Energi di sisi gelap gelap dan terus menerus, seolah-olah seperti untaian tebal, sementara energi di sisi terang selalu berubah dan mudah digunakan. Energi Asal, Mana, atau energi kekosongan dapat diserap tanpa batas. Siapa pun dapat memanfaatkannya jika mereka mampu. Energi-energi itu diberikan secara cuma-cuma dan dimaksudkan untuk memelihara kehidupan. Tetapi energi di sisi gelap tidak seperti itu. Tidak masalah apakah Anda dapat menggunakan energi tersebut. Anda harus berjuang untuk menyerap setiap bagian energi tersebut. Anda harus terus-menerus bergulat dengan kehendak alam semesta untuk mengambil energi gelap.
Ketiadaan cahaya adalah masalah terkecil dari hidup di sisi gelap alam semesta. Ruang angkasa juga membeku seperti kaca. Ruang angkasa tidak berfluktuasi sedikit pun. Ia kaku, dingin, dan pahit. Berada di sisi gelap alam semesta yang hampa berarti berada di dalam kristal hitam yang padat. Itu berarti lingkungan itu sendiri menghambat pergerakan.
Ada juga tekanan dahsyat yang diberikan ruang angkasa pada segala sesuatu di dalamnya. Berada di sisi gelap alam semesta berarti hidup di bawah gunung dengan seluruh beban gunung terkonsentrasi pada diri Anda. Akan menjadi keajaiban jika Anda masih bisa bernapas. Untungnya, mereka yang bisa hidup di sini telah berhenti membutuhkan pernapasan sejak mereka menjadi transenden.
Jika alam semesta diibaratkan sebuah bangunan, ruang internal bangunan tersebut akan menjadi alam semesta normal atau sisi terang dari Alam Semesta Hampa. Ruang internal tersebut berisi segala sesuatu di dalam rumah, tetapi BUKAN rumah itu sendiri. Itu hanyalah produk dari keberadaan rumah tersebut. Sama seperti volume merupakan turunan dari wadah, tetapi bukan wadah itu sendiri.
Sama seperti itu, alam semesta normal bukanlah alam semesta, atau setidaknya bukan struktur yang membentuk alam semesta. Seorang dewa dunia akan memberi tahu Anda bahwa itu adalah kesalahan yang dilakukan oleh orang-orang picik, bodoh, dan buta yang mengira bahwa alam semesta normal adalah alam semesta. Mereka percaya bahwa mereka hidup di dalam alam semesta, tetapi sebenarnya tidak demikian. Mereka sebenarnya hidup di dalam ruang di dalam alam semesta. Itu seperti menyebut cairan di dalam wadah sebagai wadah itu sendiri. Itu sungguh tidak masuk akal.

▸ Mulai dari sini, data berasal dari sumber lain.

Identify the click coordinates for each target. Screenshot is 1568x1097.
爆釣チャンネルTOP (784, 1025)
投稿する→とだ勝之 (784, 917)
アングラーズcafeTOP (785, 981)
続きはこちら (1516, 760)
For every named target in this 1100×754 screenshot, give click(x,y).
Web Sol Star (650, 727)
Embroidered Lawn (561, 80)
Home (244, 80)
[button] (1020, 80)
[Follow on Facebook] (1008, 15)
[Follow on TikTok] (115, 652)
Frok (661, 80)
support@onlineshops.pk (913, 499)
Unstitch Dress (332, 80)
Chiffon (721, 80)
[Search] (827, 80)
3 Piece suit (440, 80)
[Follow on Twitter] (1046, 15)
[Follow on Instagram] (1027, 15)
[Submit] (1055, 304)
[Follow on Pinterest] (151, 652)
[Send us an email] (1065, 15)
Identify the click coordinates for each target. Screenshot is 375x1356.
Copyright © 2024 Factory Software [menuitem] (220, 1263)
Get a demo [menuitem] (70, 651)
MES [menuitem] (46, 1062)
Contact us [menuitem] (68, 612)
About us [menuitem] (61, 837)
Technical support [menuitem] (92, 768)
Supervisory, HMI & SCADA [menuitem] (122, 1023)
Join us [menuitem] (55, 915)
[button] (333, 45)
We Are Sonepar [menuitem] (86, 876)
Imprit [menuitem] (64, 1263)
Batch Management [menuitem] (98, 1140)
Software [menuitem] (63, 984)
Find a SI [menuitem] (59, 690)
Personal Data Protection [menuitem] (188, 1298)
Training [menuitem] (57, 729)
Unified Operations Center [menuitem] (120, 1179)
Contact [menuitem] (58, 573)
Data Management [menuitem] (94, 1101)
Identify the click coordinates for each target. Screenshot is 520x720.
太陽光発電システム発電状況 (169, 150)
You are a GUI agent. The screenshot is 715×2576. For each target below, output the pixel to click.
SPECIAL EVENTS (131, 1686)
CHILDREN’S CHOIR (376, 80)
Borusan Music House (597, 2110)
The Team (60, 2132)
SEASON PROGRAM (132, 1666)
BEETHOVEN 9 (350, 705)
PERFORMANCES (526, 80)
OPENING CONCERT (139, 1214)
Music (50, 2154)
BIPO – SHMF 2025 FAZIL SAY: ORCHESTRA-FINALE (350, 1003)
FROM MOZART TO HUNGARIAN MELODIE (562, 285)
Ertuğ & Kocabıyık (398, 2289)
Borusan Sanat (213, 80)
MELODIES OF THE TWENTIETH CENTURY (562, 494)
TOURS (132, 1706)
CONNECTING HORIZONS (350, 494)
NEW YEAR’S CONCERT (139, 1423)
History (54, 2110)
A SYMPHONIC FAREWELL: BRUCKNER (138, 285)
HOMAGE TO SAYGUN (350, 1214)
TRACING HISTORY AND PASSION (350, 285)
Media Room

Untuk memperluas analogi rumah, sisi gelap alam semesta adalah dinding rumah. Ia membentuk alam semesta dan karenanya, ia padat dan cahaya tidak ada di dalamnya.
Dewa-dewa dunia hidup di dalam ruang beku yang tebal ini, yang dapat menghancurkan makhluk yang lebih rendah menjadi debu, dan mereka melakukannya semudah tikus tanah hidup di dalam tanah, hanya saja mereka tidak membuat lubang di dalamnya. Mereka hanya mendorong ruang ke samping dan membuat jalan bagi diri mereka sendiri di tempat yang sebelumnya tidak ada jalan. Itulah yang terjadi di sisi gelap alam semesta. Itu tidak kondusif untuk kehidupan. Kehidupan tidak dimaksudkan untuk hidup di sana, sama seperti dinding rumah tidak dimaksudkan untuk dihuni. Jika Anda ingin hidup di sisi gelap alam semesta, Anda harus menciptakan kehidupan dengan paksa.